Targeted deep sequencing of potential off-target sites

Genomic sequence containing the potential off-target sites identified by GUIDE-seq were PCR-amplified by 20 cycles with 2 × KAPA HiFi HotStart ReadyMix (Kapa Biosystems). Adapters containing the P5 and P7 sequences were incorporated into the PCR products by another 15 PCR cycles. The final Illumina libraries were purified with Ampure XP beads (Beckman) and quantified by Qubit 3.0 Flurometer (Life Technologies). Agilent 2100 Bioanalyzer (Agilent Technologies) was used to characterize the size and quality of the libraries. After Illumina sequencing, clean reads were extracted and aligned to the human genome hg19 using BWA. Samtools was used to count the variant reads number at each targeted sites.

RNA-Seq

HEK293 cells expressing Cas9 were infected with dual-gRNA1-2 lentivirus. After puromycin selection, total RNA was extracted and dissolved in nuclease-free water, treated with DNase (Ambion, Thermo Fisher Scientific), and quantified by Qubit RNA Assay Kit (Thermo Fisher Scientific). Agilent 2100 Bioanalyzer (Agilent Technologies) was employed to check the quality of RNA. Total RNA (3 μg) was applied for poly(A) mRNA purification by using oligo-d(T) magnetic beads (S1419S, NEB). RNA fragmentation, cDNA synthesis, terminal repair, A-tailing, and adapter ligation were performed by using RNA library prep kit (E7530L, NEB) as manual instructions. DNA products were cleaned using AMPure XP beads (Beckman). Library quality was checked by Agilent 2100 Bioanalyzer and quantified by real-time PCR. Sequencing was performed on the Illumina HiSeq platform. The clean reads were aligned to human genome hg38 using HISAT2, and the mRNA expression level was quantified by an R package DESeq2. The C9ORF72 splice junctions were visualized by Integrative Genomics Viewer (IGV).

Statistical analysis

The sample size was computed based on the experimental models and previous studies when the study was designed. We set the positive and negative controls for all our experiments and included or excluded the data points based on the performance of our positive and negative controls. We employed SPSS to assess whether the data met the assumptions of the statistical approach, and if the assumptions were not met, we adjusted to other statistical approach.
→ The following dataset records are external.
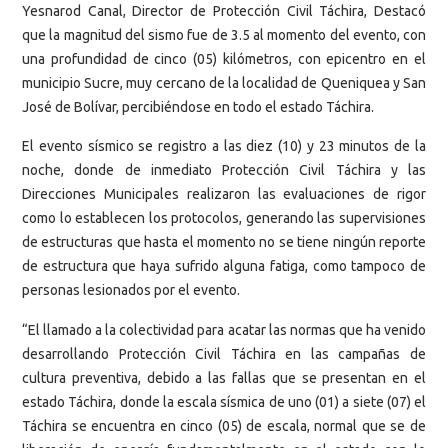
Yesnarod Canal, Director de Protección Civil Táchira, Destacó
que la magnitud del sismo fue de 3.5 al momento del evento, con
una profundidad de cinco (05) kilómetros, con epicentro en el
municipio Sucre, muy cercano de la localidad de Queniquea y San
José de Bolívar, percibiéndose en todo el estado Táchira.
El evento sísmico se registro a las diez (10) y 23 minutos de la
noche, donde de inmediato Protección Civil Táchira y las
Direcciones Municipales realizaron las evaluaciones de rigor
como lo establecen los protocolos, generando las supervisiones
de estructuras que hasta el momento no se tiene ningún reporte
de estructura que haya sufrido alguna fatiga, como tampoco de
personas lesionados por el evento.
“El llamado a la colectividad para acatar las normas que ha venido
desarrollando Protección Civil Táchira en las campañas de
cultura preventiva, debido a las fallas que se presentan en el
estado Táchira, donde la escala sísmica de uno (01) a siete (07) el
Táchira se encuentra en cinco (05) de escala, normal que se de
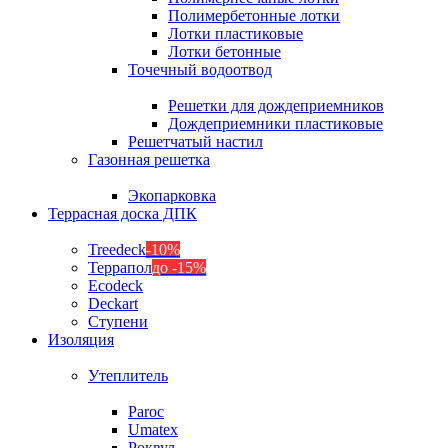
Полимербетонные лотки
Лотки пластиковые
Лотки бетонные
Точечный водоотвод
Решетки для дождеприемников
Дождеприемники пластиковые
Решетчатый настил
Газонная решетка
Экопарковка
Террасная доска ДПК
Treedeck
-10%
Террапол
до -15%
Ecodeck
Deckart
Ступени
Изоляция
Утеплитель
Paroc
Umatex
Роквул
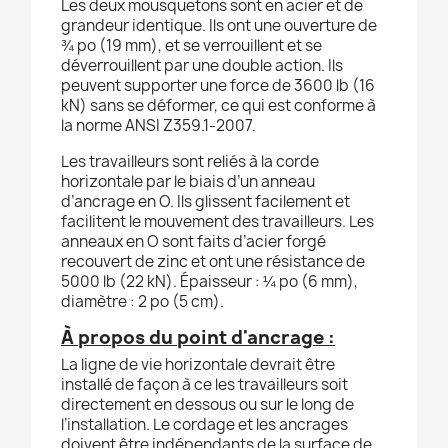
Les deux mousquetons sont en acier et de
grandeur identique. Ils ont une ouverture de
¾ po (19 mm), et se verrouillent et se
déverrouillent par une double action. Ils
peuvent supporter une force de 3600 lb (16
kN) sans se déformer, ce qui est conforme à
la norme ANSI Z359.1-2007.
Les travailleurs sont reliés à la corde
horizontale par le biais d’un anneau
d’ancrage en O. Ils glissent facilement et
facilitent le mouvement des travailleurs. Les
anneaux en O sont faits d’acier forgé
recouvert de zinc et ont une résistance de
5000 lb (22 kN). Épaisseur : ¼ po (6 mm),
diamètre : 2 po (5 cm).
À propos du point d'ancrage :
La ligne de vie horizontale devrait être
installé de façon à ce les travailleurs soit
directement en dessous ou sur le long de
l’installation. Le cordage et les ancrages
doivent être indépendants de la surface de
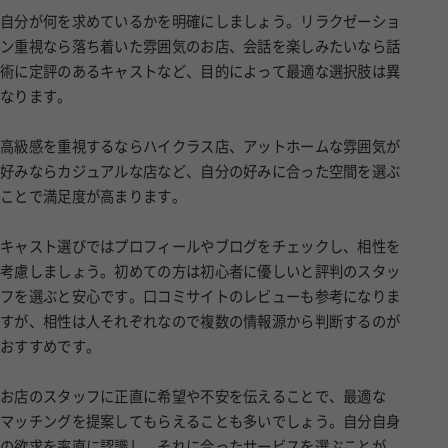
自分が何を求めているかを明確にしましょう。リラクゼーショ
ン重視なら落ち着いた雰囲気のお店、会話を楽しみたいなら話
術に定評のあるキャストなど、目的によって最適な選択肢は異
なります。
高級感を重視するならハイクラス店、アットホームな雰囲気が
好みならカジュアルな店など、自分の好みに合った空間を選ぶ
ことで満足度が高まります。
キャスト選びではプロフィールやブログをチェックし、相性を
考慮しましょう。初めての方は初心者に優しいと評判のスタッ
フを選ぶと安心です。口コミサイトのレビューも参考になりま
すが、相性は人それぞれなので複数の情報源から判断するのが
おすすめです。
お店のスタッフに正直に希望や不安を伝えることで、最適な
マッチングを提案してもらえることも多いでしょう。自分自身
の欲求を率直に認識し、それに合ったサービスを選ぶことが、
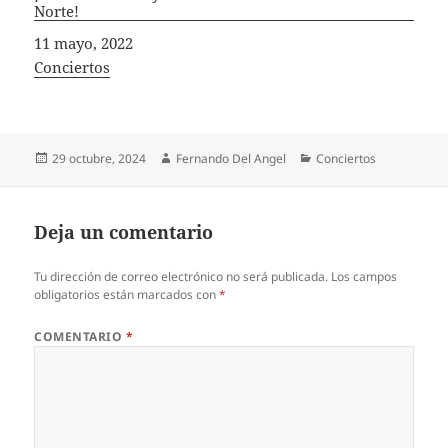
Norte!
Fecha
11 mayo, 2022
In relation to
Conciertos
Publicado
Autor
Categorías
29 octubre, 2024
Fernando Del Angel
Conciertos
el
Deja un comentario
Tu dirección de correo electrónico no será publicada.
Los campos
obligatorios están marcados con
*
COMENTARIO
*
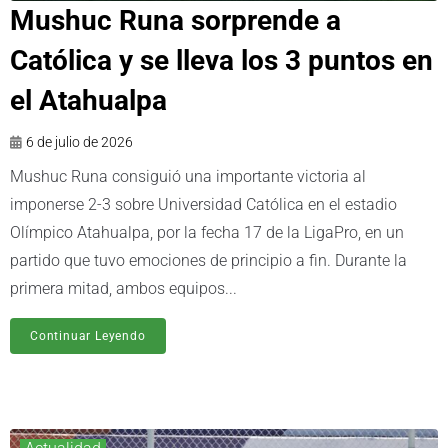
Mushuc Runa sorprende a
Católica y se lleva los 3 puntos en
el Atahualpa
6 de julio de 2026
Mushuc Runa consiguió una importante victoria al
imponerse 2-3 sobre Universidad Católica en el estadio
Olímpico Atahualpa, por la fecha 17 de la LigaPro, en un
partido que tuvo emociones de principio a fin. Durante la
primera mitad, ambos equipos...
Continuar Leyendo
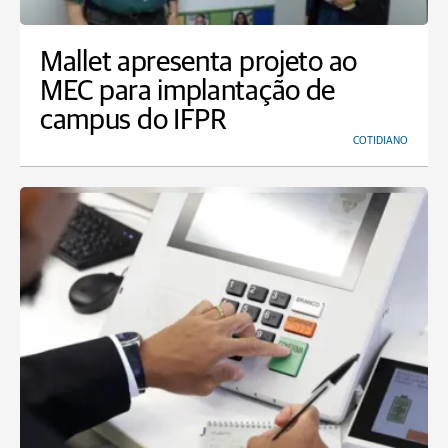
Mallet apresenta projeto ao
MEC para implantação de
campus do IFPR
COTIDIANO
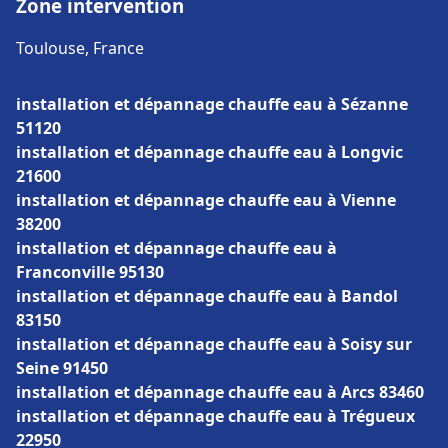
Zone intervention
Toulouse, France
installation et dépannage chauffe eau à Sézanne
51120
installation et dépannage chauffe eau à Longvic
21600
installation et dépannage chauffe eau à Vienne
38200
installation et dépannage chauffe eau à
Franconville 95130
installation et dépannage chauffe eau à Bandol
83150
installation et dépannage chauffe eau à Soisy sur
Seine 91450
installation et dépannage chauffe eau à Arcs 83460
installation et dépannage chauffe eau à Trégueux
22950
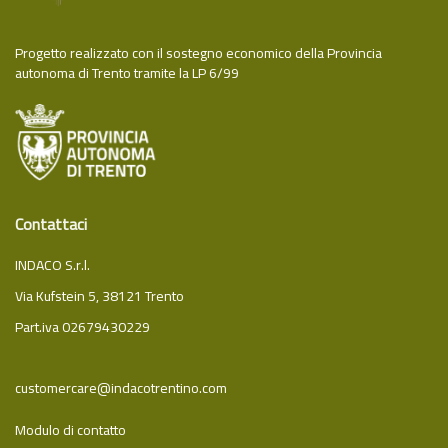
Progetto realizzato con il sostegno economico della Provincia
autonoma di Trento tramite la LP 6/99
Contattaci
INDACO S.r.l.
Via Kufstein 5, 38121 Trento
Part.iva 02679430229
customercare@indacotrentino.com
Modulo di contatto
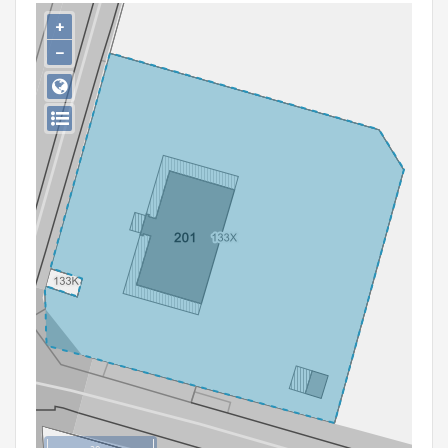
Persoon of collectief
+
−
Downloads
Hergebruik
Aanmelden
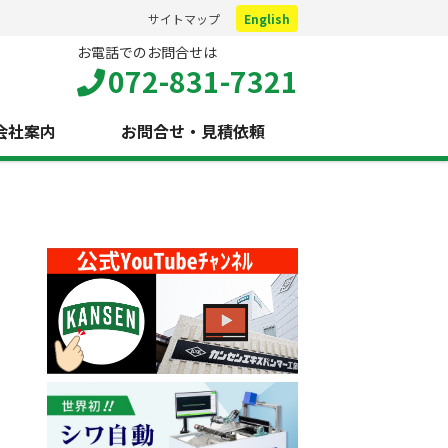
サイトマップ
English
お電話でのお問合せは
072-831-7321
会社案内
お問合せ・見積依頼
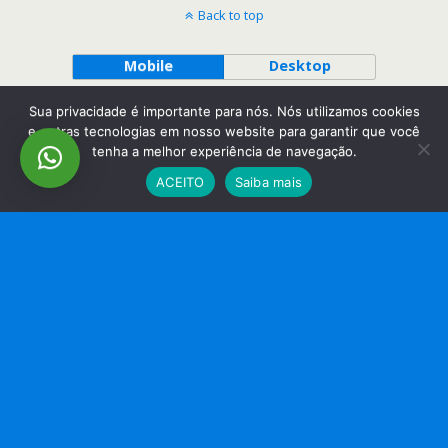
Back to top
Mobile
Desktop
Sua privacidade é importante para nós. Nós utilizamos cookies
e outras tecnologias em nosso website para garantir que você
tenha a melhor experiência de navegação.
ACEITO
Saiba mais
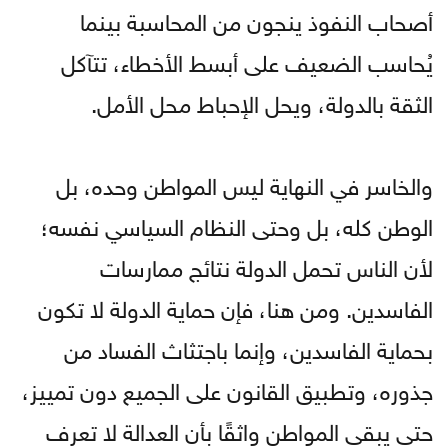
أصحاب النفوذ ينجون من المحاسبة بينما
يُحاسب الضعيف على أبسط الأخطاء، تتآكل
الثقة بالدولة، ويحل الإحباط محل الأمل.
والخاسر في النهاية ليس المواطن وحده، بل
الوطن كله، بل وحتى النظام السياسي نفسه؛
لأن الناس تحمل الدولة نتائج ممارسات
الفاسدين. ومن هنا، فإن حماية الدولة لا تكون
بحماية الفاسدين، وإنما باجتثاث الفساد من
جذوره، وتطبيق القانون على الجميع دون تمييز،
حتى يبقى المواطن واثقًا بأن العدالة لا تعرف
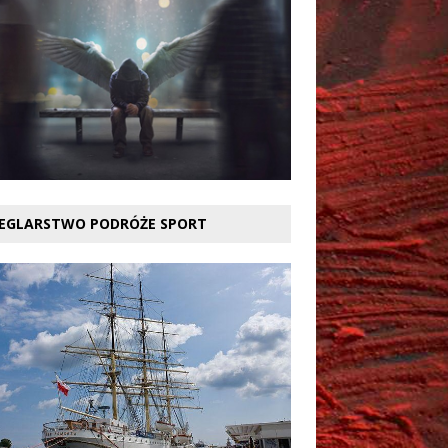
EGLARSTWO PODRÓŻE SPORT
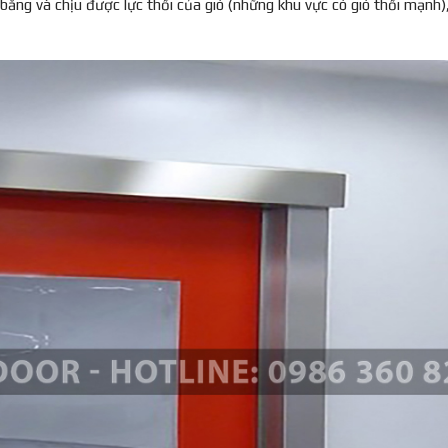
bằng và chịu được lực thổi của gió (những khu vực có gió thổi mạnh)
Biological replication is the parallel measurement of biologically different samples to capture random biological variations, which differs from the technical duplication that is repeated measurements of the same sample, representing multiple independent measurements. In immunoblot, southern blot, and GUIDE-seq assays the replicate number refers to independent cell cultures. For in vivo and in vitro RNA foci measurement, the replicate number refers to the independent mice. All the values shown in this manuscript are presented as mean ± SEM and the statistical details are described in the Figures and the corresponding legends.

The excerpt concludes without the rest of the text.